AMD claims this will increase the performance of real-world AI applications in this new class of laptops by up to 40%, with AI models like Llama 2 and other applications involving machine vision. Since the XDNA Ryzen 8040 NPU is essentially a slice of the Xilinx FPGA, optimizations have likely been made to this circuit block, reconfiguring it for better performance and efficiency. AMD notes that Ryzen 8040 series AI-enabled PCs will be available in the first quarter of 2024 and that it is now sampling OEM partners.
Software activation is key: enter ROCm 6 and Ryzen AI software
All this powerful new silicon will require a lot of software implementation effort on AMD’s part, and in that regard, the company has announced two new installments in its developer-facing software suite, ROCm6, which will work in concert with its development Xilinx Vitis AI and deployment tools, as well as Ryzen AI software for client machines. AMD notes that a second installment of ROCm 6 for training workloads is also coming. ROCm is AMD’s open source software development platform and supports many leading AI frameworks such as ONYX, TensorFlow and PyTorch. AMD also notes that data center AI developers using Nvidia’s CUDA language can also easily port and optimize their existing models and applications with ROCm. AMD CEO Dr Su also made a show of force on stage with her, with representatives from Lamini, Databricks and Essential AI extolling the virtues of working with ROCm, with Lamini CEO Sharon Shou, specifically highlighting that Lamini has achieved functionality and performance. parity with CUDA.
On client machines, Ryzen AI will take pre-trained models, quantify them, and optimize them to run on AMD silicon for easy deployment.
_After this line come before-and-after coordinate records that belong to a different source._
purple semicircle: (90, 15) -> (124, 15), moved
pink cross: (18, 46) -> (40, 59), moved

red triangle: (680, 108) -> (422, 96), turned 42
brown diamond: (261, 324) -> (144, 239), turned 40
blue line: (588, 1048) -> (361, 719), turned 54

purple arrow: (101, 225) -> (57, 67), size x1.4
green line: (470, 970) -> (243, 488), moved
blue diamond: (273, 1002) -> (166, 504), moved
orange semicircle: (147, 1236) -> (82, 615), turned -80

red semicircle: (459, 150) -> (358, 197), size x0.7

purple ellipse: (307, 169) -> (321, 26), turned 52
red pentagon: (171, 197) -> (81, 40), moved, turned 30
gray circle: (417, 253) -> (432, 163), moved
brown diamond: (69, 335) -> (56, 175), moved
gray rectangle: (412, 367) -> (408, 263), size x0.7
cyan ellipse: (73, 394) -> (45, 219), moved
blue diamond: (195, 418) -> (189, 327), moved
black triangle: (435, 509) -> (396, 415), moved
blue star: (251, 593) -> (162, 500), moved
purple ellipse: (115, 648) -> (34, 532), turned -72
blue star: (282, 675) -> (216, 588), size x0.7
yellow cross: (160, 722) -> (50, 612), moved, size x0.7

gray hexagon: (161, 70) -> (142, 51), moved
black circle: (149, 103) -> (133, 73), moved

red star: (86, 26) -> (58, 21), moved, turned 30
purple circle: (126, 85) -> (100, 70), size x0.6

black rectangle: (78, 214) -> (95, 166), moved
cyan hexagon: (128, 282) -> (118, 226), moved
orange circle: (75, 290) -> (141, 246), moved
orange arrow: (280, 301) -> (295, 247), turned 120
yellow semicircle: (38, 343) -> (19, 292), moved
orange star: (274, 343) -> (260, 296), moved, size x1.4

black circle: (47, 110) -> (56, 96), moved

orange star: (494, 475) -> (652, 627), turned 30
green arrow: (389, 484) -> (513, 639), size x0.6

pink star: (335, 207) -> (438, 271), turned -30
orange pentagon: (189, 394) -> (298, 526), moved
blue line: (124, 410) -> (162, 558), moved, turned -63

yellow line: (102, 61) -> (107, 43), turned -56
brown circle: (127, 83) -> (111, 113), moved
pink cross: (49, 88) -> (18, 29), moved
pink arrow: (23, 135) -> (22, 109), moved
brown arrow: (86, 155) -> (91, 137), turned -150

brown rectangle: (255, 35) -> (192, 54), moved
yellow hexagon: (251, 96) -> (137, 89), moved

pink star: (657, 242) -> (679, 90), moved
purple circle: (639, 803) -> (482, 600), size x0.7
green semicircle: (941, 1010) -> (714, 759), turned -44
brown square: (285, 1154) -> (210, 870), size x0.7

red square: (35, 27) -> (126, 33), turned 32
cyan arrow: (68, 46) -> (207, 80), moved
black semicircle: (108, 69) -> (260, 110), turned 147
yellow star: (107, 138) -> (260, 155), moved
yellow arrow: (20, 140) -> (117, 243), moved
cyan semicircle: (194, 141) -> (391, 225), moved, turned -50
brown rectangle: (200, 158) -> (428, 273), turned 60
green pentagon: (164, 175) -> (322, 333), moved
In conversations with AMD, I’ve been told the goal is to have a simple, one-click interface for developers, with support for ONYX, Tensorflow, and Pytorch live right now in the first installment of Ryzen AI Software. The folks at Redmond are also preparing Windows support, but AMD will ultimately be at Microsoft’s mercy in that regard.
To conclude this quick summary of Advancing AI Day, I would say that AMD’s success will depend heavily on its software enablement efforts, which will need to be an ongoing, long-term investment in ease of use, optimization of performance and efficiency, and ultimately, adoption by developers. It appears the company has the hardware power to take on its main rivals Nvidia and Intel. With AMD President Victor Peng spearheading its AI strategy, and with the long line of software he fostered at Xilinx before the company’s acquisition, it appears AMD also has the leadership and resources needed to execute this side of the equation. . This is going to be a dogfight with Nvidia, no doubt about it. With intensive model optimization and tuning underway now, the AI performance landscape can and will change in no time. And let’s face it, AI is still in its infancy.